What types of Software Analysis are commonly used in forensics?
Software analysis is the preservation and study of computer-based evidence for discussion in Court. It includes the analysis of existing software products to verify whether their security is breached. Some necessary software analysis techniques helpful for the CCFE exam are:
Hash Analysis: A software forensics analysts run files through hash algorithm, a one-way formula that calculates a unique value—in a sense creating a digital fingerprint uniquely identifying a particular file. The most common hash algorithms are SHA-1 (Secure Hash Standard) and MD5 (Message Digest 5). These hash algorithms are used to derive hash values of individual files and compare them to known databases of hash values. In this way, forensic specialists can identify known files by their SHA-1 or MD5 hash. If they are known files, such as program files, they can be removed from further analysis. On the other hand, if they are known contraband files, they are quickly identified and bookmarked.
Signature Analysis: Most files have a unique signature or header that can be used by the application program or operating system to identify a file. Frequently, files have filename extensions to identify them as well, specifically in a Windows operating system. In many cases, signatures and file extensions should match, though there are a variety of circumstances and exceptions where there is a no match, anomalous results, or unknown information. Forensic specialists compare files, their extensions, and their headers to a known database of file signatures and extensions and report the outcomes.
Patterns: Software analysis can be carried out at many levels. Because programmers solve problems with regular patterns, forensic analysts could analyze the code’s semantic structure to find structures and repeating patterns. For instance, the actions that might be taken on the discovery that some fatal errors have occurred might vary considerably from programmer to programmer and from program to program. Methods for defining the semantics of programming languages and programs, such as axiomatic semantics and denotation semantics, could be used to find identifying patterns in semantic structure or program logic.

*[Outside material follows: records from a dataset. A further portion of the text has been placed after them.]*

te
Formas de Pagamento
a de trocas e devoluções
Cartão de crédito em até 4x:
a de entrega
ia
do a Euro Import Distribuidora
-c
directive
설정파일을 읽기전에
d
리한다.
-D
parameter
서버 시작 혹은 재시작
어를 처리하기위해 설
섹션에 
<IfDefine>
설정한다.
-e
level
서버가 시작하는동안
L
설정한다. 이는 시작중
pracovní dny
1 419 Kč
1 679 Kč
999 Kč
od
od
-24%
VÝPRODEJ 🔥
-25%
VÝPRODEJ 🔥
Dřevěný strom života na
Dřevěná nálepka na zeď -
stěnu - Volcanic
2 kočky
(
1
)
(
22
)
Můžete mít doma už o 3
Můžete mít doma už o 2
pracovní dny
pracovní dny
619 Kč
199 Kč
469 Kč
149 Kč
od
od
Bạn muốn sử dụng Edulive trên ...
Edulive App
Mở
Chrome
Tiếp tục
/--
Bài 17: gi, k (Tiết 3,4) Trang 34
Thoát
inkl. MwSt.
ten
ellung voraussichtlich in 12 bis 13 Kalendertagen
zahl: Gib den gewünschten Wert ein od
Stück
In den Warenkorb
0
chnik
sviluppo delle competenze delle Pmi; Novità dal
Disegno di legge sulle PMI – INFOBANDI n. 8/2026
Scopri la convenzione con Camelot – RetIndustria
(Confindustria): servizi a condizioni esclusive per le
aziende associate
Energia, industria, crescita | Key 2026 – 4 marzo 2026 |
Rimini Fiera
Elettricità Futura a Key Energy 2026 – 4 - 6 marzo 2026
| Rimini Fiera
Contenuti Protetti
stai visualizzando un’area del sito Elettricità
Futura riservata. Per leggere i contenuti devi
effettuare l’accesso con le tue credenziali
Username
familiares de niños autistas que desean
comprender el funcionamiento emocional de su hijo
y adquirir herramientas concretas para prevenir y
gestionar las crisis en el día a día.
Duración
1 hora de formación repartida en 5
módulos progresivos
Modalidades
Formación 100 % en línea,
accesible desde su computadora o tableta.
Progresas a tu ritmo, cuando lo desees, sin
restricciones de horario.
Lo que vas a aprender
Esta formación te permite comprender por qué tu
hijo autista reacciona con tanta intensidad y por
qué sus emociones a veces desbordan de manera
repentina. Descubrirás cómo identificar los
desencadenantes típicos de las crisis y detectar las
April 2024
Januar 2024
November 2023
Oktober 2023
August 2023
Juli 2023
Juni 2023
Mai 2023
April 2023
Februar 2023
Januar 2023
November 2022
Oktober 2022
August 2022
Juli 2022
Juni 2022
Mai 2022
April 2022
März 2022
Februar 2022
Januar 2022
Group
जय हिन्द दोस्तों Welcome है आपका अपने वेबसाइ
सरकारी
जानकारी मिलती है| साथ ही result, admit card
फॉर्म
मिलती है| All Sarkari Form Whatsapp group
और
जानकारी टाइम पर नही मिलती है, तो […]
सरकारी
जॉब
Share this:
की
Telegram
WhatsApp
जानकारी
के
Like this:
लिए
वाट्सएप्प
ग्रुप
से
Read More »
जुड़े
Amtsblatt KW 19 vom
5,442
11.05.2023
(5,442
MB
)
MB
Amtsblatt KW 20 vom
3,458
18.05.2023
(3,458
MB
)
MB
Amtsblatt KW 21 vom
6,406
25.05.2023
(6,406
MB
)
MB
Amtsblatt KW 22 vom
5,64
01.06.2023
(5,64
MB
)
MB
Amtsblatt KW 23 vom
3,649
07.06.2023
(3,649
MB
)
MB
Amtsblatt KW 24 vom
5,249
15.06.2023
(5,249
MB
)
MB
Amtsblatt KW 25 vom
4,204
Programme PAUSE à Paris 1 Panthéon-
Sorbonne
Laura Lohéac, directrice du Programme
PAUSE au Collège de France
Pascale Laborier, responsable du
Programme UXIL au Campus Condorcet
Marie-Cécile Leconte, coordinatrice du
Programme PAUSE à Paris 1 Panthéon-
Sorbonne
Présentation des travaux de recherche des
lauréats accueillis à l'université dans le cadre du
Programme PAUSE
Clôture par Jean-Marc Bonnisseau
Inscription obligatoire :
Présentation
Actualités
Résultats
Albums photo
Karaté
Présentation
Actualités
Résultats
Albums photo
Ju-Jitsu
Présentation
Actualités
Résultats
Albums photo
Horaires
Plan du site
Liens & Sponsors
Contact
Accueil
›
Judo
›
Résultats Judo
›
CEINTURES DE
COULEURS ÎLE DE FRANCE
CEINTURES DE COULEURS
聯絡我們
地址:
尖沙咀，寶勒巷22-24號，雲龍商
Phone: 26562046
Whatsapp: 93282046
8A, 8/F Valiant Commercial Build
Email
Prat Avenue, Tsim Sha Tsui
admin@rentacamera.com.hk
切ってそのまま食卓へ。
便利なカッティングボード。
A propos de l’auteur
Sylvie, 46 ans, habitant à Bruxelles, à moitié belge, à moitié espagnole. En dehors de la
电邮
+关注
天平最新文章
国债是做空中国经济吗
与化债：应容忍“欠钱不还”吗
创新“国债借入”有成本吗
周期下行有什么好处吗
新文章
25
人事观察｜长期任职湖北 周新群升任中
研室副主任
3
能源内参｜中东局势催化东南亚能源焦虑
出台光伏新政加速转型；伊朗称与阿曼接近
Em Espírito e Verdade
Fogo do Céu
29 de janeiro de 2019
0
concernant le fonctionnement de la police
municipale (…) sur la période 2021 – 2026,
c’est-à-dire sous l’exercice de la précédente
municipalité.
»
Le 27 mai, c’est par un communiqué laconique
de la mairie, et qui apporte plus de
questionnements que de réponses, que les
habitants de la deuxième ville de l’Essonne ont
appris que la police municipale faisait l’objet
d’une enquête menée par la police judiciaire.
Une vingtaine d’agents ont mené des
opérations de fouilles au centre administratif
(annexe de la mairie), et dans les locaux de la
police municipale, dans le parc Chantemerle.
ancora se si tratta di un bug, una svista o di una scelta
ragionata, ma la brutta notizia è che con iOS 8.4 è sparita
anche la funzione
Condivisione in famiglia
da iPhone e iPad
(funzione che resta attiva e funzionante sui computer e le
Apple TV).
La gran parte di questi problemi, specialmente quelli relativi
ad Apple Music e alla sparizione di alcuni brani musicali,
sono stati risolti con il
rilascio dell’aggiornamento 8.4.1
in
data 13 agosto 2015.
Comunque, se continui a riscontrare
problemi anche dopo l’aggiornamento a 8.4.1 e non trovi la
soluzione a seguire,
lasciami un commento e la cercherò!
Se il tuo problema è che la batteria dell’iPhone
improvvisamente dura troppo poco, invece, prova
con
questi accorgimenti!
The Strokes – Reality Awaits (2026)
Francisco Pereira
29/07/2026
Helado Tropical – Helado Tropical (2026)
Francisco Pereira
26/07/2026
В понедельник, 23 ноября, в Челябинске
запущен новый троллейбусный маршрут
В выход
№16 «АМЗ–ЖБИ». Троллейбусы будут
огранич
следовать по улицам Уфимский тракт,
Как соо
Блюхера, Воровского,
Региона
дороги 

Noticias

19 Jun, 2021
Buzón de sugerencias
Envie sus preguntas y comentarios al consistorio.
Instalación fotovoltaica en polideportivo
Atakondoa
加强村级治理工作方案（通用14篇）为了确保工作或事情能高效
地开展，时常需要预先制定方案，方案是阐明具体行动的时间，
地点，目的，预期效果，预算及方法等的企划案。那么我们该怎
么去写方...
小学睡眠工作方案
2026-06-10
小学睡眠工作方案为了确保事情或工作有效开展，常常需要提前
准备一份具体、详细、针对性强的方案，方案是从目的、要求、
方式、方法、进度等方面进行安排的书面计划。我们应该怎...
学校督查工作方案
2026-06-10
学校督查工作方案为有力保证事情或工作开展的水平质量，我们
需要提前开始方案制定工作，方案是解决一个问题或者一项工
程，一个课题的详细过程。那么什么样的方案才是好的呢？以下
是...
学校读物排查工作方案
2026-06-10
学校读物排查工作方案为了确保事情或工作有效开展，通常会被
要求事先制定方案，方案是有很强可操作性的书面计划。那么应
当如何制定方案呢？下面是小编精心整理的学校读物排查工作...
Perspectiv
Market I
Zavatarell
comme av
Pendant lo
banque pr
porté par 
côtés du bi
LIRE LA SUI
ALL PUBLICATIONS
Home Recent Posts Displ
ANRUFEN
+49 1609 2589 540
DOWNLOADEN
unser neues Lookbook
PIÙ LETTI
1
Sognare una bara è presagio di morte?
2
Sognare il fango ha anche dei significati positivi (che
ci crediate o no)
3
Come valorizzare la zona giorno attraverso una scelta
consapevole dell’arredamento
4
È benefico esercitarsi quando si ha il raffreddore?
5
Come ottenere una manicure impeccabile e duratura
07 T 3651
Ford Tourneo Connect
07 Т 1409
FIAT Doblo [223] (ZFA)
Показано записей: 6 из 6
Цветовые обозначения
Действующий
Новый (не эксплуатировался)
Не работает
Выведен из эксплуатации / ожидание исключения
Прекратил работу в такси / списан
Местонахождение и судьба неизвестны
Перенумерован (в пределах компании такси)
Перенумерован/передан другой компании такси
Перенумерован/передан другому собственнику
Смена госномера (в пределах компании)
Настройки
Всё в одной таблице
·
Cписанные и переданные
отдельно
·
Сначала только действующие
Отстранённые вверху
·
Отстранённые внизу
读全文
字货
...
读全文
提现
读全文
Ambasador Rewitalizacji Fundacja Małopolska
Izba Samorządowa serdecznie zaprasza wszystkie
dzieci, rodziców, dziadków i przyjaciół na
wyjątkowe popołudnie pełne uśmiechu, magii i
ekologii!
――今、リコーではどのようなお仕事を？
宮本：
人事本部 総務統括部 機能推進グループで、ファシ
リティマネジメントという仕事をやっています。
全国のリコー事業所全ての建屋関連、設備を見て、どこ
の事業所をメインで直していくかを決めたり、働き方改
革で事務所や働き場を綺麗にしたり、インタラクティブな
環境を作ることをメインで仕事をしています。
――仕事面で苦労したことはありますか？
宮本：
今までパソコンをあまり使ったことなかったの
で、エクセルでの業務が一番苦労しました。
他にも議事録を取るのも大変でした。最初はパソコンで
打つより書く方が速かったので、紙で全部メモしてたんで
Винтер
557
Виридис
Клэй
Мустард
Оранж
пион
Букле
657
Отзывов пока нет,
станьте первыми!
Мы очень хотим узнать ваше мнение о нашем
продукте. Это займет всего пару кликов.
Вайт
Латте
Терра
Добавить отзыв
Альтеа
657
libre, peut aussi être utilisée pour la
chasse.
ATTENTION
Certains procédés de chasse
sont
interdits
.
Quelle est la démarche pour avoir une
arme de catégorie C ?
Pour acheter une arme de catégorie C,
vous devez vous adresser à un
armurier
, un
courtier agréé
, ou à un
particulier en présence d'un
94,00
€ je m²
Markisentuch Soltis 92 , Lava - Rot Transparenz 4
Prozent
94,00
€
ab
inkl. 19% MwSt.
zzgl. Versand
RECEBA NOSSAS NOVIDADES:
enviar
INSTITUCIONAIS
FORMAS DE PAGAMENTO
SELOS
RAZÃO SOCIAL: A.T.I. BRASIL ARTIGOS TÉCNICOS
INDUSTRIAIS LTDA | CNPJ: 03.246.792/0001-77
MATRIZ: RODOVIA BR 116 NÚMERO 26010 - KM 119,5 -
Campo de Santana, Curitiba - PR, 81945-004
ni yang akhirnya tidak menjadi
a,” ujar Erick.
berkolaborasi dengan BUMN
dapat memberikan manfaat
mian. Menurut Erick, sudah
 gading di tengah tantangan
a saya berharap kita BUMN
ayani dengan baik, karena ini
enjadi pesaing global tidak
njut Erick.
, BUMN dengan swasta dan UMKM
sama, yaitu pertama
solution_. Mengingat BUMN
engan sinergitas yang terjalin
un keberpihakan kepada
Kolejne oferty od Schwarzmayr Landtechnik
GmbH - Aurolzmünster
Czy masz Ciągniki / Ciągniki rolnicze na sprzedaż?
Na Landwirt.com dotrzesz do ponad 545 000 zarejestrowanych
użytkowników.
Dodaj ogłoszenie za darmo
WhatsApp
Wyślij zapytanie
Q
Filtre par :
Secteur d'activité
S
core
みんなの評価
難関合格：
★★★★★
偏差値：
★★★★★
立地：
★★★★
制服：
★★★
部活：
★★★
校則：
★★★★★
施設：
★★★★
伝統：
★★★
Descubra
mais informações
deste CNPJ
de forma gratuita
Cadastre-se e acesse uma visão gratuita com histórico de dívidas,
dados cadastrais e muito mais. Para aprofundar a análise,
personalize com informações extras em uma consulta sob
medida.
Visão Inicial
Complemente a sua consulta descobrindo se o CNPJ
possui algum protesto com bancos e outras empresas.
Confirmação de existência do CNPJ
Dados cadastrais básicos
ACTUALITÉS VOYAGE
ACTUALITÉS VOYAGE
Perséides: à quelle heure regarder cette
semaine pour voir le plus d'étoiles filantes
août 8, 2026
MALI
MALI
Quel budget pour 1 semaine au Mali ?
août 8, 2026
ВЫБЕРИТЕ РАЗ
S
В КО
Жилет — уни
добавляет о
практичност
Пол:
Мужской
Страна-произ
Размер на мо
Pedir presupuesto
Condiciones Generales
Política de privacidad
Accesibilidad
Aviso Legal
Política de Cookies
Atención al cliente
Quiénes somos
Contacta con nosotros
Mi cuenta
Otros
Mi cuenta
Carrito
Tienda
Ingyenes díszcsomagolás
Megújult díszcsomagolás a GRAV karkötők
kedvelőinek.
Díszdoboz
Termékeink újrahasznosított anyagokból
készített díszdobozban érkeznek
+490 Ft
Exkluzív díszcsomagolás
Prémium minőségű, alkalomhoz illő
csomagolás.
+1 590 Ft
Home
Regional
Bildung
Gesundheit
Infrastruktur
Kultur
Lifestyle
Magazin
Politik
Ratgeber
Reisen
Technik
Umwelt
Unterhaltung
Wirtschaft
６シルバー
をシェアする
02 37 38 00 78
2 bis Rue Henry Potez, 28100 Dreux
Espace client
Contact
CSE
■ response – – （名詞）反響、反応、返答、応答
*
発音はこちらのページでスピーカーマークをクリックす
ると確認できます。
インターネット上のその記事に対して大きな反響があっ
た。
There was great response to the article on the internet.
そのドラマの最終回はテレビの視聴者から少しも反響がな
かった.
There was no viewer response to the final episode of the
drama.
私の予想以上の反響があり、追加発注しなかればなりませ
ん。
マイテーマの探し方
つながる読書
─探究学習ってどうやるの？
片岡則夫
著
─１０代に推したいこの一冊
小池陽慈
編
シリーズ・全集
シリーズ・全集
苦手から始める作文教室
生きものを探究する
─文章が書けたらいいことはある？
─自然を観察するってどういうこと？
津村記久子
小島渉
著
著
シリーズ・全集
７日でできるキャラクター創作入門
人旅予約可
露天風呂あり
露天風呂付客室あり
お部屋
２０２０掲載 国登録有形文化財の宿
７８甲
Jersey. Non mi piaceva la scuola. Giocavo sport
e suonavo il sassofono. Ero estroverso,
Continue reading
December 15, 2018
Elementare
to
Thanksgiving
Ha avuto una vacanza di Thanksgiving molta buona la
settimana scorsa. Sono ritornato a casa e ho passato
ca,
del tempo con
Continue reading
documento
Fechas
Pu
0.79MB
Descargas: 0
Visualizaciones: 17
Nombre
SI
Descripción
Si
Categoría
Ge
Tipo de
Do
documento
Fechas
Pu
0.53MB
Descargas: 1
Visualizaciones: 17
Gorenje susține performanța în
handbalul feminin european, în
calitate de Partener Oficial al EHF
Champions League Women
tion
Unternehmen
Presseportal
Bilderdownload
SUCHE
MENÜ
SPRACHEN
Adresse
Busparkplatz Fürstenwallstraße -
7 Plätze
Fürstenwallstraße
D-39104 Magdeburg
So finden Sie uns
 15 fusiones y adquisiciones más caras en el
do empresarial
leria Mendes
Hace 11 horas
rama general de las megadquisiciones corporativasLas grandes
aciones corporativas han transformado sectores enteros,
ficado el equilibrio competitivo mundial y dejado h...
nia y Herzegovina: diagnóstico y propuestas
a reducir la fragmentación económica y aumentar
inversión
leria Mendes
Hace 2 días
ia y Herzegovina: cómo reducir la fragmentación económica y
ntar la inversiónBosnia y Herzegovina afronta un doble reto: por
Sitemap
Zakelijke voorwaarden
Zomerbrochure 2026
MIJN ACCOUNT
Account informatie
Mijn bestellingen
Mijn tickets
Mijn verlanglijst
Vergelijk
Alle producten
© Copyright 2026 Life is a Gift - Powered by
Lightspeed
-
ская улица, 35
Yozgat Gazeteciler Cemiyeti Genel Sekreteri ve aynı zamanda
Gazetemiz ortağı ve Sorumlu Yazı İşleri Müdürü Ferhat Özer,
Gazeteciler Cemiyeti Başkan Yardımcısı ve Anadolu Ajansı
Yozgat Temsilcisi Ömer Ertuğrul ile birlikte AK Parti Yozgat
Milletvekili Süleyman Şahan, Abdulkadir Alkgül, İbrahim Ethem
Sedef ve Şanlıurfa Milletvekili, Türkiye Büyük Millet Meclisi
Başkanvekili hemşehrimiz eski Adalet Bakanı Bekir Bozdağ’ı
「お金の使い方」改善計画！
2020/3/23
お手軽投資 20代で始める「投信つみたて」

Forensic Specialists can also find repeating patterns by analyzing the executable behavior of the program, finding data flow patterns, or by looking at user interfaces.
Computer Forensics Training
Statistical Analysis: Statistical techniques are usually used to discern trends, correlations and frequencies from data collected out of written text or source code in an attempt to establish authorship style. Data is gathered from an analysis of:
Mean Program line length (character per line)
The name length of mean local variable, mean global variable, and mean function.
Use of conditional compilation
Does the programmer employ comments that are nearly an echo of the code?
Type of function parameter declaration: Does the user use the standard format (ANSI C format)?